2008, Arnold, Anton, Ehrhardt, Matthias, Schulte, Maike, Sofronov, Ivan

We propose transparent boundary conditions (TBCs) for the time-dependent Schrödinger equation on a circular computational domain. First we derive the two-dimensional discrete TBCs in conjunction with a conservative Crank-Nicolson finite difference scheme. The presented discrete initial boundary-value problem is unconditionally stable and completely reflection-free at the boundary. Then, since the discrete TBCs for the Schrödinger equation with a spatially dependent potential include a convolution w.r.t. time with a weakly decaying kernel, we construct approximate discrete TBCs with a kernel having the form of a finite sum of exponentials, which can be efficiently evaluated by recursion. In numerical tests we finally illustrate the accuracy, stability, and efficiency of the proposed method. As a by-product we also present a new formulation of discrete TBCs for the 1D Schrödinger equation, with convolution coefficients that have better decay properties than those from the literature.

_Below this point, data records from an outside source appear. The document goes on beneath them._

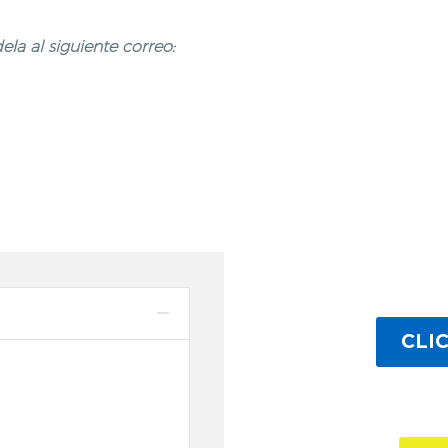
la al siguiente correo:
CLI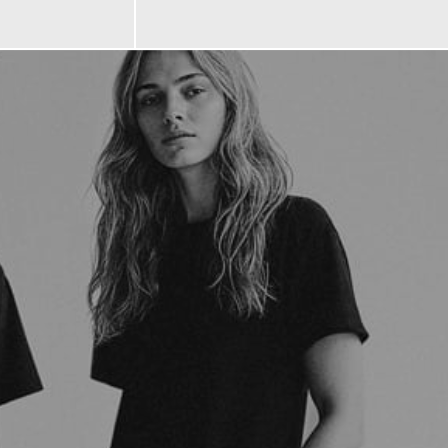
69,90 €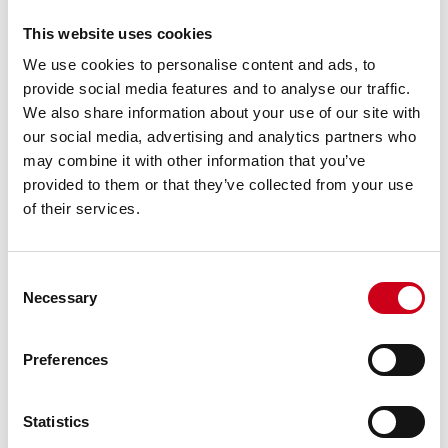
This website uses cookies
We use cookies to personalise content and ads, to
provide social media features and to analyse our traffic.
We also share information about your use of our site with
our social media, advertising and analytics partners who
may combine it with other information that you’ve
provided to them or that they’ve collected from your use
of their services.
Consent
Necessary
Selection
Preferences
Statistics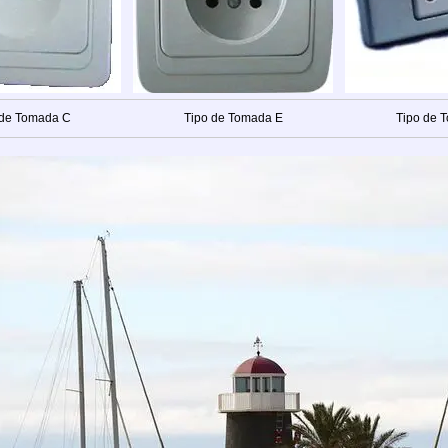
 de Tomada C
Tipo de Tomada E
Tipo de 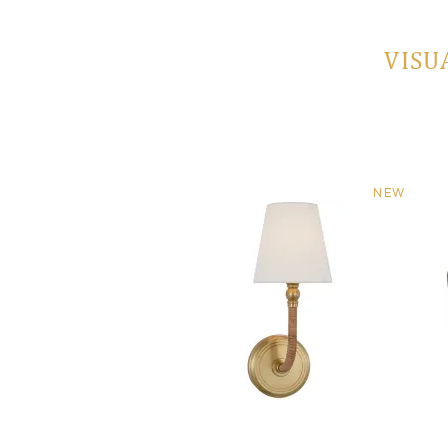
VISU
NEW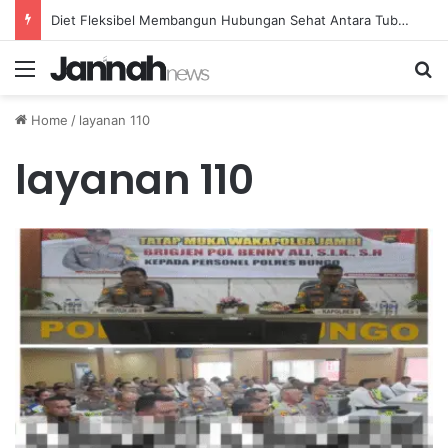
Diet Fleksibel Membangun Hubungan Sehat Antara Tubuh dan Makanan Sehari-hari
Menu
Se
Home
/
layanan 110
layanan 110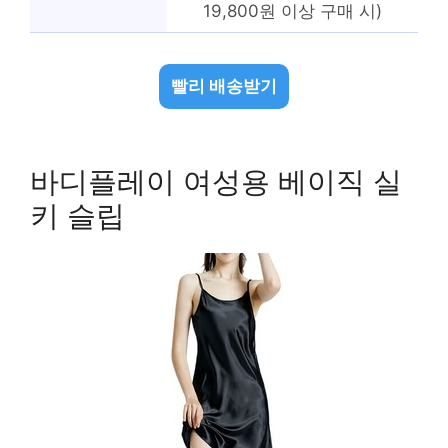
19,800원 이상 구매 시)
빨리 배송받기
바디플레이 여성용 베이직 실
키 슬립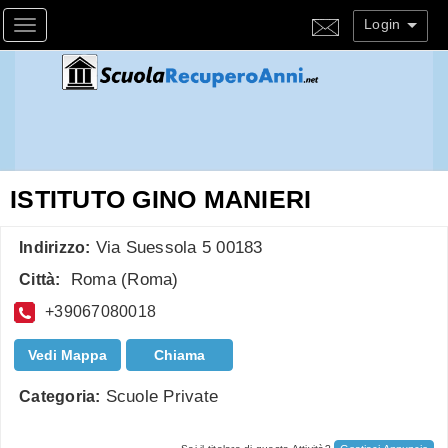
Login
Toggle navigation
ISTITUTO GINO MANIERI
Via Suessola 5 00183
Indirizzo:
Roma
(
Roma
)
Città:
+39067080018
Vedi Mappa
Chiama
Scuole Private
Categoria: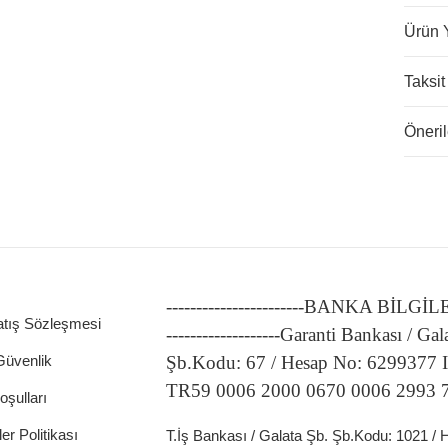
Ürün 
Taksit
Öneril
-----------------------BANKA BİLGİ
atış Sözleşmesi
-------------------Garanti Bankası / Gal
 Güvenlik
Şb.Kodu: 67 / Hesap No: 6299377
TR59 0006 2000 0670 0006 2993 
oşulları
ler Politikası
T.İş Bankası / Galata Şb. Şb.Kodu: 1021 /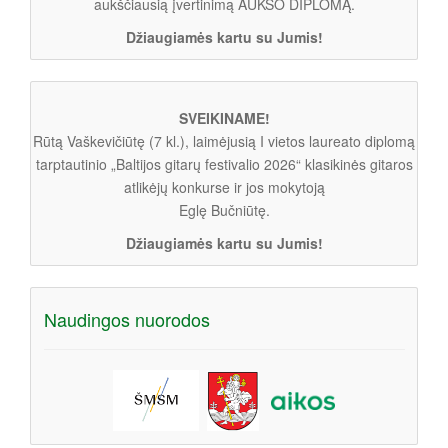
aukščiausią įvertinimą AUKSO DIPLOMĄ.
Džiaugiamės kartu su Jumis!
SVEIKINAME!
Rūtą Vaškevičiūtę (7 kl.), laimėjusią I vietos laureato diplomą
tarptautinio „Baltijos gitarų festivalio 2026“ klasikinės gitaros
atlikėjų konkurse ir jos mokytoją
Eglę Bučniūtę.
Džiaugiamės kartu su Jumis!
Naudingos nuorodos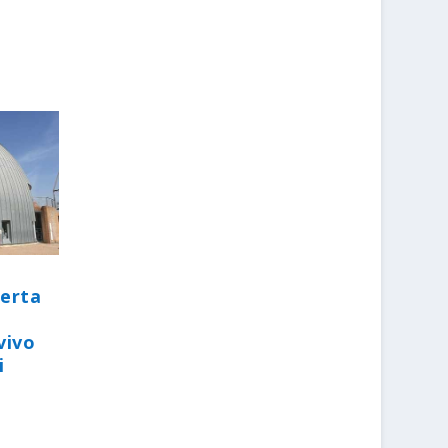
perta
vivo
i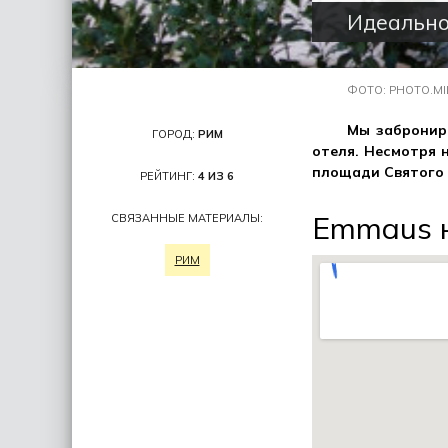
Идеально
ФОТО: PHOTO.MI
Мы заброниро
ГОРОД:
РИМ
отеля. Несмотря 
площади Святого 
РЕЙТИНГ:
4 ИЗ 6
Emmaus н
СВЯЗАННЫЕ МАТЕРИАЛЫ:
РИМ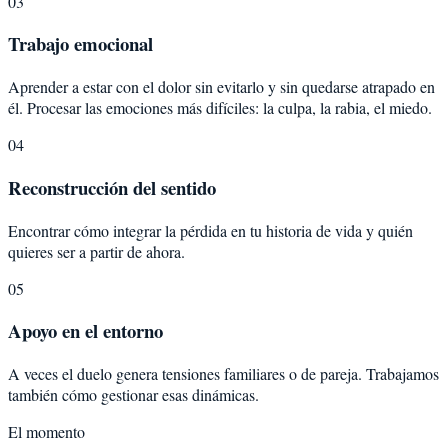
03
Trabajo emocional
Aprender a estar con el dolor sin evitarlo y sin quedarse atrapado en
él. Procesar las emociones más difíciles: la culpa, la rabia, el miedo.
04
Reconstrucción del sentido
Encontrar cómo integrar la pérdida en tu historia de vida y quién
quieres ser a partir de ahora.
05
Apoyo en el entorno
A veces el duelo genera tensiones familiares o de pareja. Trabajamos
también cómo gestionar esas dinámicas.
El momento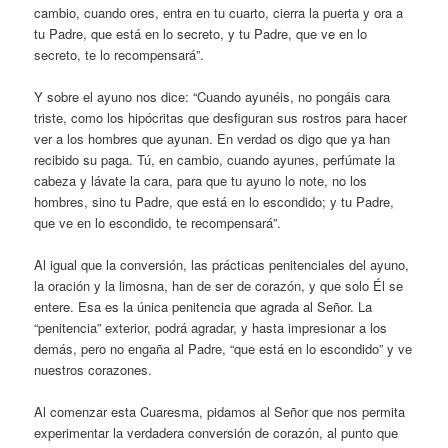
cambio, cuando ores, entra en tu cuarto, cierra la puerta y ora a
tu Padre, que está en lo secreto, y tu Padre, que ve en lo
secreto, te lo recompensará”.
Y sobre el ayuno nos dice: “Cuando ayunéis, no pongáis cara
triste, como los hipócritas que desfiguran sus rostros para hacer
ver a los hombres que ayunan. En verdad os digo que ya han
recibido su paga. Tú, en cambio, cuando ayunes, perfúmate la
cabeza y lávate la cara, para que tu ayuno lo note, no los
hombres, sino tu Padre, que está en lo escondido; y tu Padre,
que ve en lo escondido, te recompensará”.
Al igual que la conversión, las prácticas penitenciales del ayuno,
la oración y la limosna, han de ser de corazón, y que solo Él se
entere. Esa es la única penitencia que agrada al Señor. La
“penitencia” exterior, podrá agradar, y hasta impresionar a los
demás, pero no engaña al Padre, “que está en lo escondido” y ve
nuestros corazones.
Al comenzar esta Cuaresma, pidamos al Señor que nos permita
experimentar la verdadera conversión de corazón, al punto que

2008, Arnold, Anton, Ehrhardt, Matthias, Schulte, Maike

This chapter is a review of the research of the authors from the last decade and focuses on the mathematical analysis of the Schrödinger model for nano-scale semiconductor devices. We discuss transparent boundary conditions (TBCs) for the time-dependent Schrödinger equation on a two dimensional domain. First we derive the two dimensional discrete TBCs in conjunction with a conservative Crank-Nicolson-type finite difference scheme and a compact nine-point scheme. For this difference equations we derive discrete transparent boundary conditions (DTBCs) in order to get highly accurate solutions for open boundary problems. The presented discrete boundary-valued problem is unconditionally stable and completely reflection-free at the boundary. Then, since the DTBCs for the Schrödinger equation include a convolution w.r.t. time with a weakly decaying kernel, we construct approximate DTBCs with a kernel having the form of a finite sum of exponentials, which can be efficiently evaluated by recursion. In several numerical tests we illustrate the perfect absorption of outgoing waves independent of their impact angle at the boundary, the stability, and efficiency of the proposed method. Finally, we apply inhomogeneous DTBCs to the transient simulation of quantum waveguides with a prescribed electron inflow.